## Exercise directions
With pictures excluded, copy word for word the lines in the data below from the line containing "距高達 3.5 萬元。" through the line containing "kan momongan. Hamil".

(Page-level text extractions)

- - - -

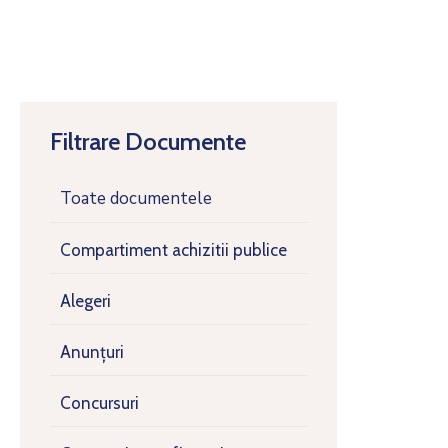
Filtrare Documente
Toate documentele
Compartiment achizitii publice
Alegeri
Anunțuri
Concursuri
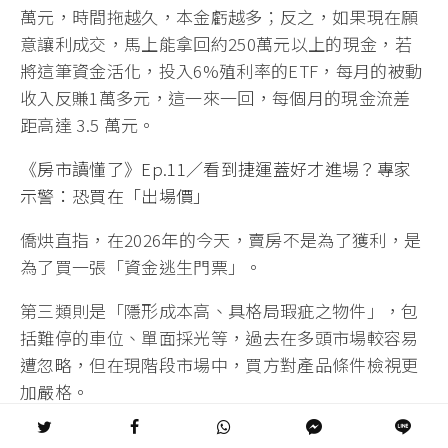
萬元，時間拖越久，本金虧越多；反之，如果現在願
意讓利成交，馬上能拿回約250萬元以上的現金，若
將這筆資金活化，投入6%殖利率的ETF，每月的被動
收入反賺1萬多元，這一來一回，每個月的現金流差
距高達 3.5 萬元。
《房市讀懂了》Ep.11／看到捷運蓋好才進場？專家
示警：恐買在「出場價」
僑烘直指，在2026年的今天，賣房不是為了獲利，是
為了買一張「資金逃生門票」。
第三類則是「隱形成本高、具格局瑕疵之物件」，包
括難停的車位、單面採光等，過去在多頭市場較容易
遭忽略，但在現階段市場中，買方對產品條件檢視更
加嚴格。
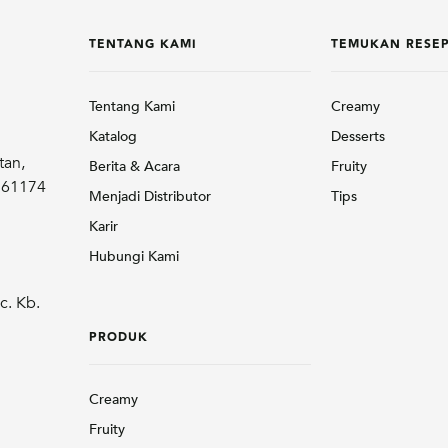
TENTANG KAMI
TEMUKAN RESE
Tentang Kami
Creamy
Katalog
Desserts
tan,
Berita & Acara
Fruity
r 61174
Menjadi Distributor
Tips
Karir
Hubungi Kami
c. Kb.
PRODUK
Creamy
Fruity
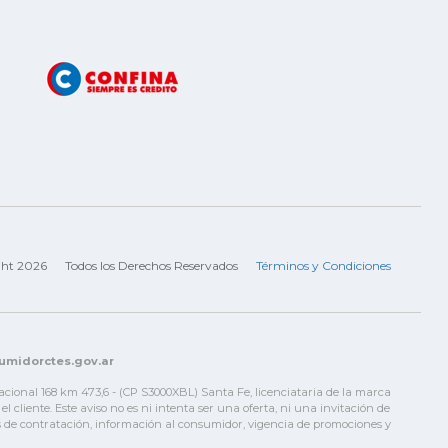
ght 2026
Todos los Derechos Reservados
Términos y Condiciones
sumidorctes.gov.ar
Nacional 168 km 473,6 - (CP S3000XBL) Santa Fe, licenciataria de la marca
liente. Este aviso no es ni intenta ser una oferta, ni una invitación de
nes de contratación, información al consumidor, vigencia de promociones y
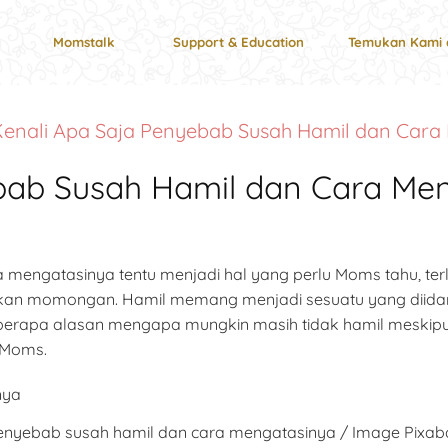
Momstalk
Support & Education
Temukan Kami 
Kenali Apa Saja Penyebab Susah Hamil dan Cara
bab Susah Hamil dan Cara Me
mengatasinya tentu menjadi hal yang perlu Moms tahu, terl
kan momongan. Hamil memang menjadi sesuatu yang diid
 beberapa alasan mengapa mungkin masih tidak hamil meskip
 Moms.
enyebab susah hamil dan cara mengatasinya / Image Pixab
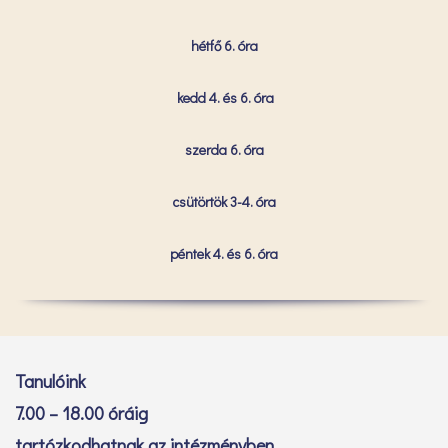
hétfő 6. óra
kedd 4. és 6. óra
szerda 6. óra
csütörtök 3-4. óra
péntek 4. és 6. óra
Tanulóink
7.00 – 18.00 óráig
tartózkodhatnak az intézményben.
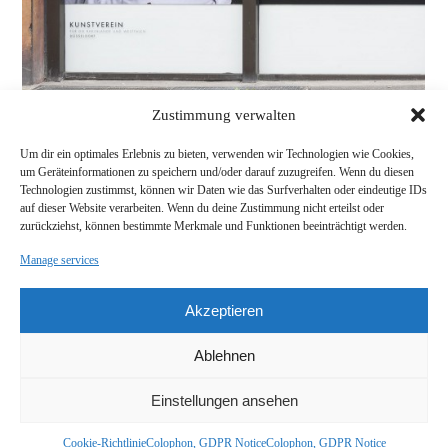
Zustimmung verwalten
Um dir ein optimales Erlebnis zu bieten, verwenden wir Technologien wie Cookies,
um Geräteinformationen zu speichern und/oder darauf zuzugreifen. Wenn du diesen
Technologien zustimmst, können wir Daten wie das Surfverhalten oder eindeutige IDs
auf dieser Website verarbeiten. Wenn du deine Zustimmung nicht erteilst oder
1/6
1/6
zurückziehst, können bestimmte Merkmale und Funktionen beeinträchtigt werden.
DADDY! DADDY! THERE ARE THINGS
Title
Manage services
OUTSIDE! THIIIINGS
2014
Year
Digital prints
Akzeptieren
Material
170 x 700 cm
Size
Kunstverein Düsseldorf Schaufenster
Location
Ablehnen
A series of film scenes covers the entire window that the Kunstverein
shares with the police station in Düsseldorf old town. All scenes show
Einstellungen ansehen
fathers with their sons in popular horror movies. The title of the work is a
quote from Carl Grimes, a boy from the series "The Walking Dead".
Protection from nameless and placeless horror is a connection between
Cookie-Richtlinie
Colophon, GDPR Notice
Colophon, GDPR Notice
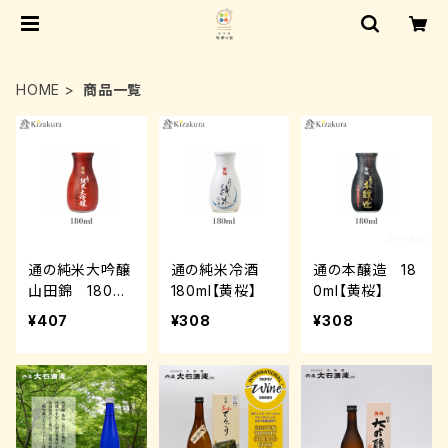
HOME
商品一覧
通の純米大吟醸
通の純米冷酒
通の本醸造 18
山田錦 180ml
180ml【黄桜】
0ml【黄桜】
【黄桜】
¥407
¥308
¥308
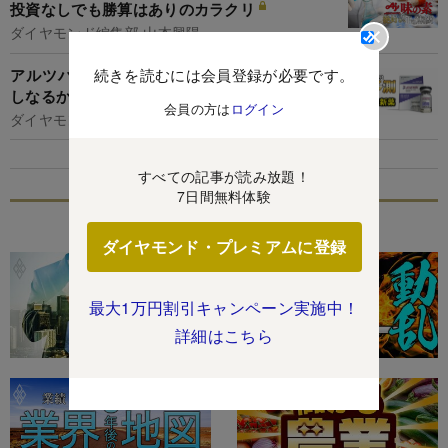
投資なしでも勝算はありのカラクリ
ダイヤモンド編集部,山本興陽
続きを読むには会員登録が必要です。
アルツハイマー“夢の新薬”でエーザイの巻き返
しなるか、米で迅速承認「レカネマブ」の実力
会員の方は
ログイン
ダイヤモンド編集部,野村聖子
すべての記事が読み放題！
7日間無料体験
特集
ダイヤモンド・プレミアムに登録
最大1万円割引キャンペーン実施中！
詳細はこちら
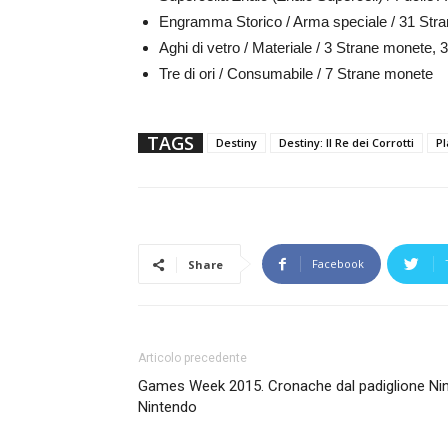
Engramma Storico / Arma speciale / 31 Str
Aghi di vetro / Materiale / 3 Strane monete, 
Tre di ori / Consumabile / 7 Strane monete
TAGS
Destiny
Destiny: Il Re dei Corrotti
Pl
Facebook
Share
Articolo precedente
Games Week 2015. Cronache dal padiglione Nint
Nintendo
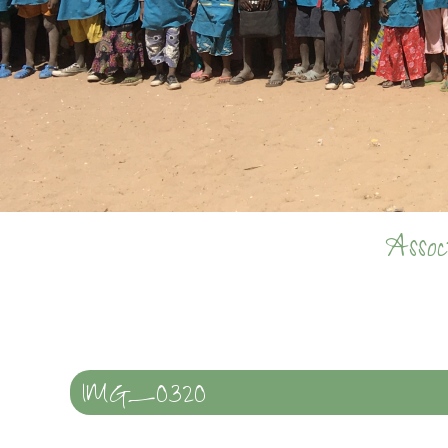
Asso
IMG_0320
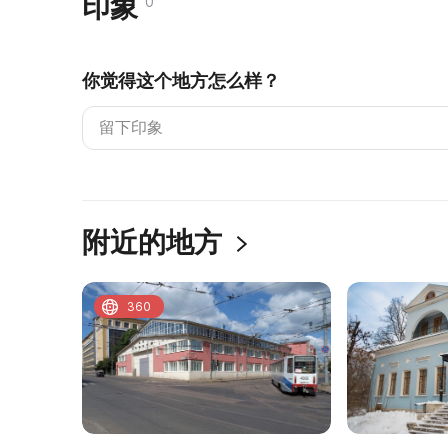
印象
0
你觉得这个地方怎么样？
附近的地方
360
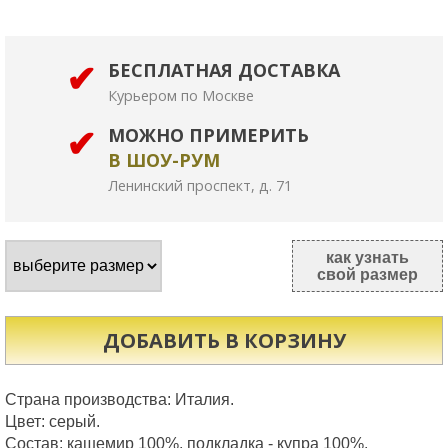
БЕСПЛАТНАЯ ДОСТАВКА
Курьером по Москве
МОЖНО ПРИМЕРИТЬ
В ШОУ-РУМ
Ленинский проспект, д. 71
как узнать
свой размер
ДОБАВИТЬ В КОРЗИНУ
Страна производства: Италия. 

Цвет: серый. 

Состав: кашемир 100%, подкладка - купра 100%.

- - - -

## Response for this exercise
距高達 3.5 萬元。
《房市讀懂了》Ep.11／看到捷運蓋好才進場？專家
示警：恐買在「出場價」
僑烘直指，在2026年的今天，賣房不是為了獲利，是
為了買一張「資金逃生門票」。
第三類則是「隱形成本高、具格局瑕疵之物件」，包
括難停的車位、單面採光等，過去在多頭市場較容易
遭忽略，但在現階段市場中，買方對產品條件檢視更
加嚴格。
TENTANG KAMI
TEMUKAN RESE
Tentang Kami
Creamy
Katalog
Desserts
tan,
Berita & Acara
Fruity
r 61174
Menjadi Distributor
Tips
Karir
Hubungi Kami
c. Kb.
PRODUK
Creamy
Fruity
ght 2026
Todos los Derechos Reservados
Términos y Condiciones
sumidorctes.gov.ar
Nacional 168 km 473,6 - (CP S3000XBL) Santa Fe, licenciataria de la marca
liente. Este aviso no es ni intenta ser una oferta, ni una invitación de
nes de contratación, información al consumidor, vigencia de promociones y
Momstalk
Support & Education
Temukan Kami 
Kenali Apa Saja Penyebab Susah Hamil dan Cara
bab Susah Hamil dan Cara Me
mengatasinya tentu menjadi hal yang perlu Moms tahu, terl
kan momongan. Hamil memang menjadi sesuatu yang diid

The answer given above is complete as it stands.